Cuando nos narran la historia de la creación del mundo, cualquiera de ellas, se dice que Dios (o dios) vino a poner orden en el caos al fundar el mundo. No comprendo el criterio de “orden” y de “caos” de los mitógrafos pero mejor sigamos de largo antes de empezar a debatir semántica, lo que nos obligaría a gastar los diccionarios a mano buscando etimologías. Ya comentamos al hablar mal de Moisés que a él se le atribuyen dos relatos de la creación del mundo, dos de la creación de la raza humana, dos del diluvio. No sé explicar esta duplicidad y duplicación sino aceptando lo que dicen los académicos e investigadores: es posible que el Pentateuco sea en realidad una antología o colección de relatos que circulaban por las tribus semíticas y después fueron recogidos en distintas relaciones. Cuando se recopilaron los textos quedaban dos opciones: eliminar una o publicar ambas. Si decidían eliminar una, ¿cuál de ellas? Ante la duda, los pundonorosos levitas y  rabinos optaron por publicar ambas para legar al futuro la elección. Algo similar hace conmigo mi editora Vidalia Sánchez, y eso que ya pasaron más de dos mil años; pero evidentemente nada dura tanto como las costumbres editoriales.

Prosigamos. Ya hemos asociado (a fuerza de vincularlos) creación y orden. Pero de repente leemos el Libro de Job donde Satanás y Yahveh apuestan como si estuviesen en el bingo y no en un libro edificante.

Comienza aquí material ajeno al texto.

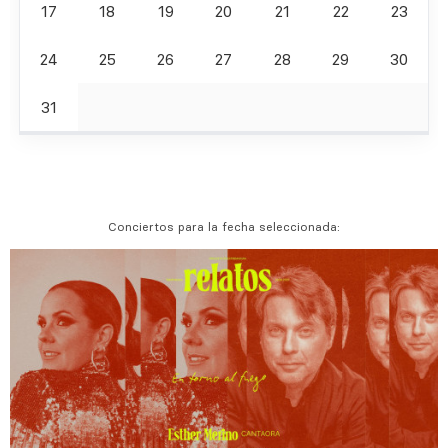
17
18
19
20
21
22
23
24
25
26
27
28
29
30
31
Conciertos para la fecha seleccionada: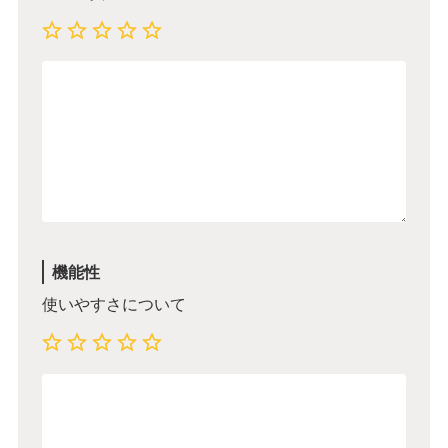
機能性
使いやすさについて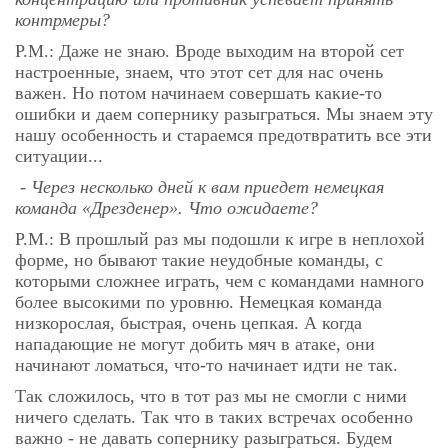
контрмеры?
Р.М.: Даже не знаю. Вроде выходим на второй сет
настроенные, знаем, что этот сет для нас очень
важен. Но потом начинаем совершать какие-то
ошибки и даем сопернику разыграться. Мы знаем эту
нашу особенность и стараемся предотвратить все эти
ситуации...
- Через несколько дней к вам приедет немецкая
команда «Дрезденер». Что ожидаете?
Р.М.: В прошлый раз мы подошли к игре в неплохой
форме, но бывают такие неудобные команды, с
которыми сложнее играть, чем с командами намного
более высокими по уровню. Немецкая команда
низкорослая, быстрая, очень цепкая. А когда
нападающие не могут добить мяч в атаке, они
начинают ломаться, что-то начинает идти не так.
Так сложилось, что в тот раз мы не смогли с ними
ничего сделать. Так что в таких встречах особенно
важно - не давать сопернику разыграться. Будем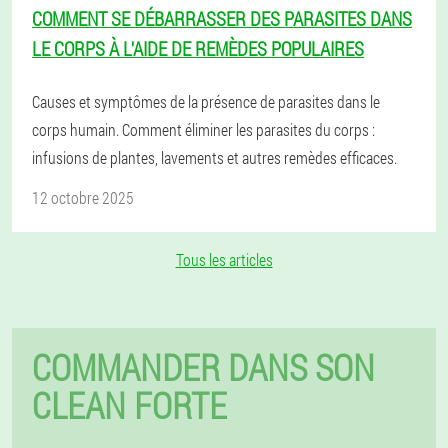
COMMENT SE DÉBARRASSER DES PARASITES DANS
LE CORPS À L'AIDE DE REMÈDES POPULAIRES
Causes et symptômes de la présence de parasites dans le
corps humain. Comment éliminer les parasites du corps :
infusions de plantes, lavements et autres remèdes efficaces.
12 octobre 2025
Tous les articles
COMMANDER DANS SON
CLEAN FORTE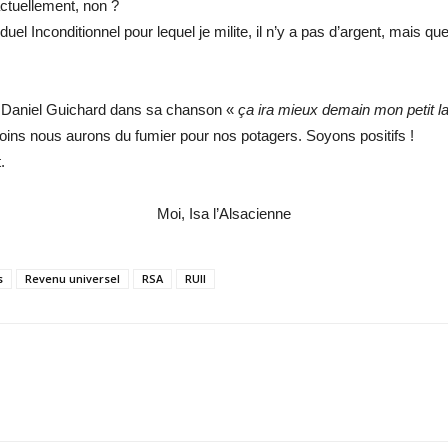
ctuellement, non ?
el Inconditionnel pour lequel je milite, il n’y a pas d’argent, mais q
dit Daniel Guichard dans sa chanson «
ça ira mieux demain mon petit l
ins nous aurons du fumier pour nos potagers. Soyons positifs !
.
Moi, Isa l’Alsacienne
s
Revenu universel
RSA
RUII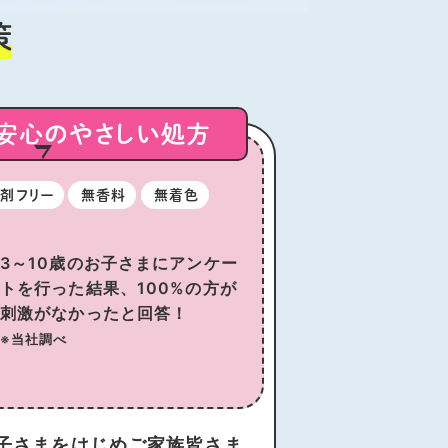
安心のやさしい処方
剤フリー
無香料
無着色
3～10歳のお子さまにアンケー
トを行った結果、100%の方が
刺激がなかったと回答！
※当社調べ
子さまをはじめご家族皆さま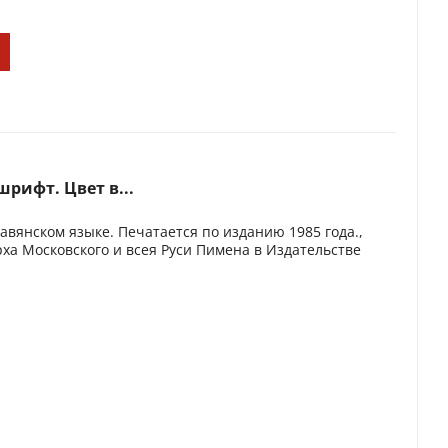
рифт. Цвет в...
вянском языке. Печатается по изданию 1985 года.,
а Московского и всея Руси Пимена в Издательстве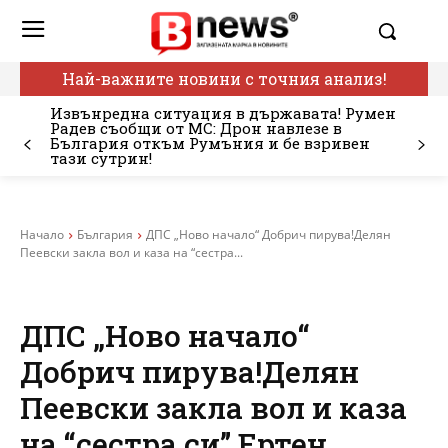
Най-важните новини с точния анализ!
Извънредна ситуация в държавата! Румен
Радев съобщи от МС: Дрон навлезе в
България откъм Румъния и бе взривен
тази сутрин!
Начало
България
ДПС „Ново начало“ Добрич пирува!Делян
Пеевски закла вол и каза на “сестра...
ДПС „Ново начало“
Добрич пирува!Делян
Пеевски закла вол и каза
на “сестра си” Ертен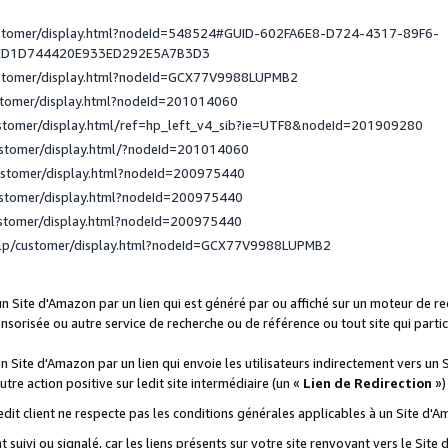
ustomer/display.html?nodeId=548524#GUID-602FA6E8-D724-4317-89F6-
ED1D744420E933ED292E5A7B3D3
ustomer/display.html?nodeId=GCX77V9988LUPMB2
stomer/display.html?nodeId=201014060
ustomer/display.html/ref=hp_left_v4_sib?ie=UTF8&nodeId=201909280
ustomer/display.html/?nodeId=201014060
ustomer/display.html?nodeId=200975440
ustomer/display.html?nodeId=200975440
ustomer/display.html?nodeId=200975440
elp/customer/display.html?nodeId=GCX77V9988LUPMB2
 un Site d'Amazon par un lien qui est généré par ou affiché sur un moteur de 
onsorisée ou autre service de recherche ou de référence ou tout site qui part
un Site d'Amazon par un lien qui envoie les utilisateurs indirectement vers un 
autre action positive sur ledit site intermédiaire (un «
Lien de Redirection
»)
 ledit client ne respecte pas les conditions générales applicables à un Site d'
t suivi ou signalé, car les liens présents sur votre site renvoyant vers le Si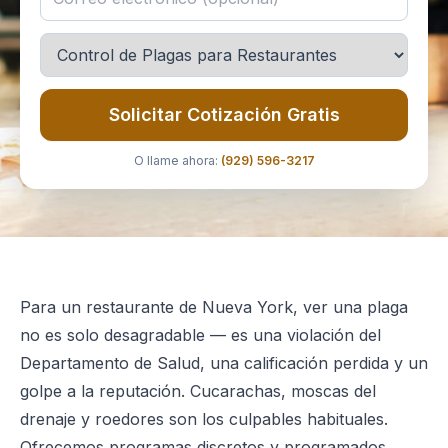
Solicitar Cotización Gratis
O llame ahora:
(929) 596-3217
Para un restaurante de Nueva York, ver una plaga
no es solo desagradable — es una violación del
Departamento de Salud, una calificación perdida y un
golpe a la reputación. Cucarachas, moscas del
drenaje y roedores son los culpables habituales.
Ofrecemos programas discretos y programados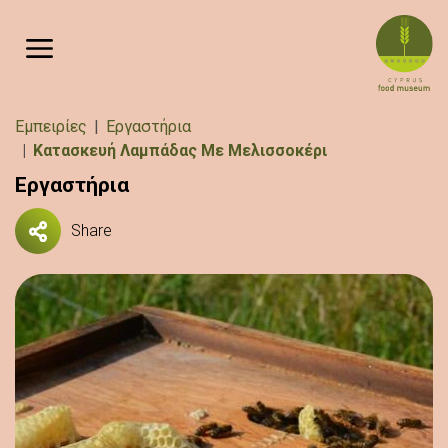
Παράκαμψη προς το κυρίως περιεχόμενο
Breadcrumb
Εμπειρίες
Εργαστήρια
Κατασκευή Λαμπάδας Με Μελισσοκέρι
Εργαστήρια
Share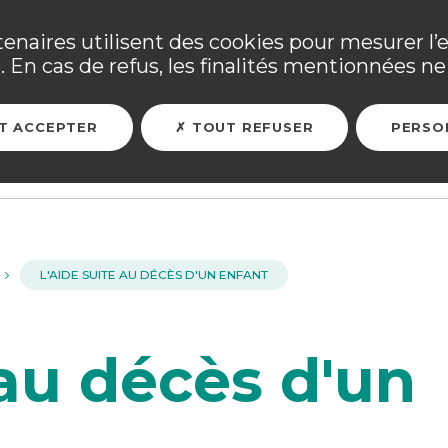
ne ses adhérents sinistrés et les personnels mobilisés. Tous
tenaires utilisent des cookies pour mesurer l’
 En cas de refus, les finalités mentionnées ne 
ARER MON FUTUR
ASSURER MES BIENS
L'ASSOCIATION
T ACCEPTER
TOUT REFUSER
PERSO
L'AIDE SUITE AU DÉCÈS D'UN ENFANT
 au décès d'un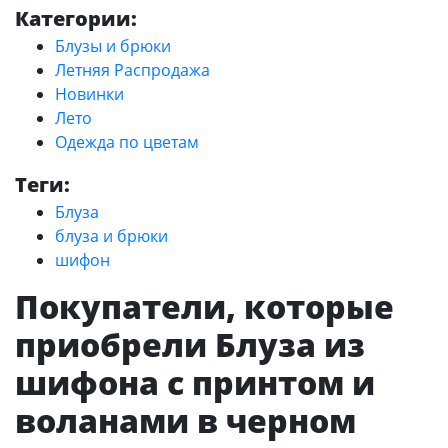
Категории:
Блузы и брюки
Летняя Распродажа
Новинки
Лето
Одежда по цветам
Теги:
Блуза
блуза и брюки
шифон
Покупатели, которые
приобрели Блуза из
шифона с принтом и
воланами в черном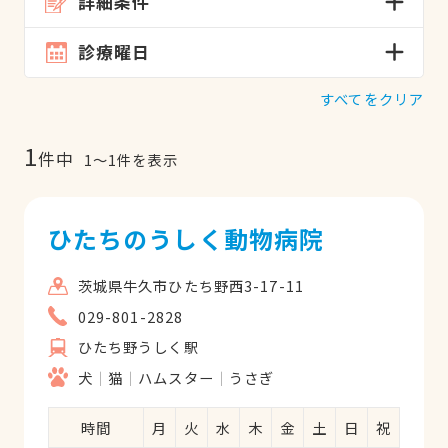
詳細条件
診療曜日
すべてをクリア
1
件中
1
〜
1
件を表示
ひたちのうしく動物病院
茨城県牛久市ひたち野西3-17-11
029-801-2828
ひたち野うしく駅
犬
猫
ハムスター
うさぎ
時間
月
火
水
木
金
土
日
祝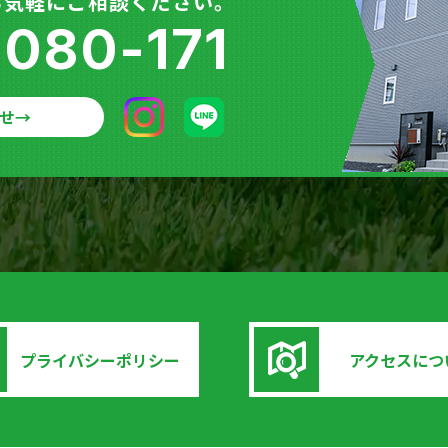
お気軽にご相談ください。
-080-171
せ
→
プライバシーポリシー
アクセスにつ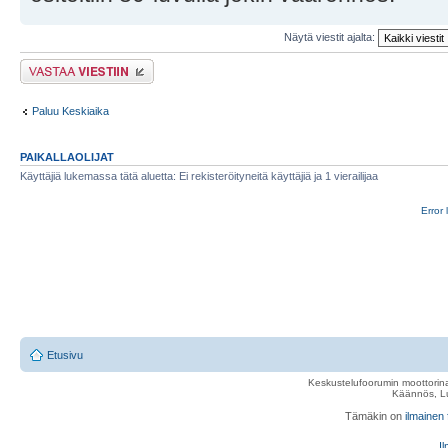
Näytä viestit ajalta:
Lähetä vastaus
Paluu Keskiaika
PAIKALLAOLIJAT
Käyttäjiä lukemassa tätä aluetta: Ei rekisteröityneitä käyttäjiä ja 1 vierailijaa
Error 
Etusivu
Keskustelufoorumin moottorina
Käännös, Lu
Tämäkin on
ilmainen
Il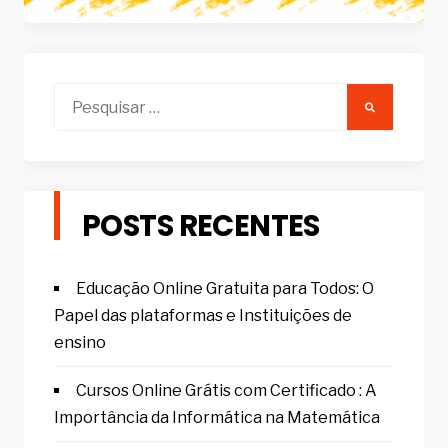
Pesquisar
por:
POSTS RECENTES
Educação Online Gratuita para Todos: O
Papel das plataformas e Instituições de
ensino
Cursos Online Grátis com Certificado : A
Importância da Informática na Matemática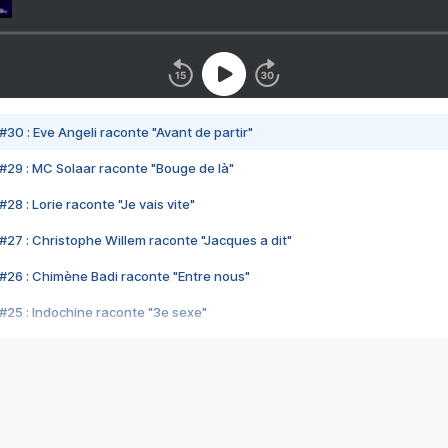
#30 : Eve Angeli raconte "Avant de partir"
#29 : MC Solaar raconte "Bouge de là"
28 : Lorie raconte "Je vais vite"
#27 : Christophe Willem raconte "Jacques a dit"
#26 : Chimène Badi raconte "Entre nous"
#25 : Indochine raconte "3e sexe"
#24 : Zaho raconte "C'est chelou"
#23 : Patrick Bruel raconte "Au café des délices"
#22 : Kyo raconte "Le chemin"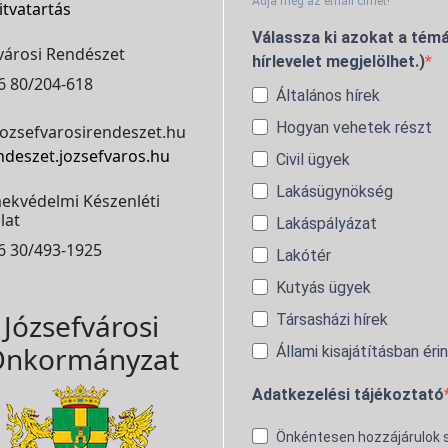
Adja meg az email címét!
itvatartás
Válassza ki azokat a témá
városi Rendészet
hírlevelet megjelölhet.)
6 80/204-618
Általános hírek
Hogyan vehetek részt
ozsefvarosirendeszet.hu
ndeszet.jozsefvaros.hu
Civil ügyek
Lakásügynökség
ekvédelmi Készenléti
lat
Lakáspályázat
6 30/493-1925
Lakótér
Kutyás ügyek
Józsefvárosi
Társasházi hírek
nkormányzat
Állami kisajátításban éri
Adatkezelési tájékoztató
Önkéntesen hozzájárulok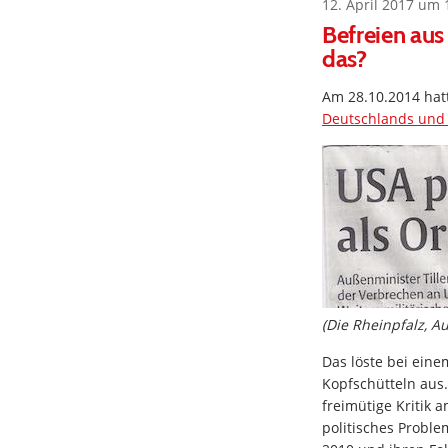
12. April 2017 um 
Befreien aus
das?
Am 28.10.2014 hatt
Deutschlands und
(Die Rheinpfalz, A
Das löste bei eine
Kopfschütteln aus
freimütige Kritik 
politisches Probl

Si hay algo que se opone a la idea de orden es la idea de azar y para nuestra perplejidad en el cielo ordenado también cuenta el azar. Aquí mi mente obtusa tropieza con una objeción: el azar necesita de nuestra ignorancia del futuro para funcionar. De nada valdría hacer una apuesta si por algún método o triquiñuela yo pudiese advertir lo que sucederá mañana o pasado. Una sola persona capaz de “presciencia” (que es el atributo de Dios capaz de conocer todo; desde el remoto pasado al invisible futuro) serviría para invalidar la lotería, las tómbolas, quinielas y cualquier forma de apuestas o juegos aliados al azar ya que necesito un futuro imperfecto para organizar cualquier sorteo.

Básicamente, la relación entre Yahveh y Satanás se reduce a una apuesta según el Libro de Job: la eterna debilidad de la criatura humana frente a la pertinaz tentación del deseo. Satanás cree (él también tiene su fe) que el fervor religioso de Job se debe a la abundante provisión de bienes que Dios le otorgó. Si Cristo es Dios como afirman los trinitaristas, la apuesta vuelve a repetirse en el desierto (Lucas, capítulo 4) ¿A quién ofrece el poder temporal sobre la Tierra don Satanás? ¿A un hombre, abusando de su codicia desmesurada? ¿A Dios, que ya lo tiene? ¿Ignora que Cristo es Dios?

No obstante nuestras prevenciones, Dios y Satanás apuestan según el Libro de Job. Si Satanás, que lo conoce, sabe que Dios puede anticipar el futuro, ¿por qué acepta una apuesta en la que lleva obvias desventajas? Para compararlo en términos hípicos estimado lector, amable lectora; esto sería equivalente a un juego en el hipódromo entre usted y yo en el que usted arriesga su dinero en el caballo “Marsala” (el nombre es visiblemente postizo, nunca crié animales de raza) de mi propiedad contra una apuesta mía a otro caballo. Yo conozco mi equino, nació y se crió en mi cabaña, tengo el listado de todas las carreras que ya corrió y sé positivamente que de las 30 no ganó una. En cambio yo me arriesgo a un caballo desconocido y al menos tengo la ventaja de la duda de mi parte. ¿Aceptarían esta jugada?  Pues Dios y Satanás que son más inteligentes que nosotros, están jugando en el Cielo.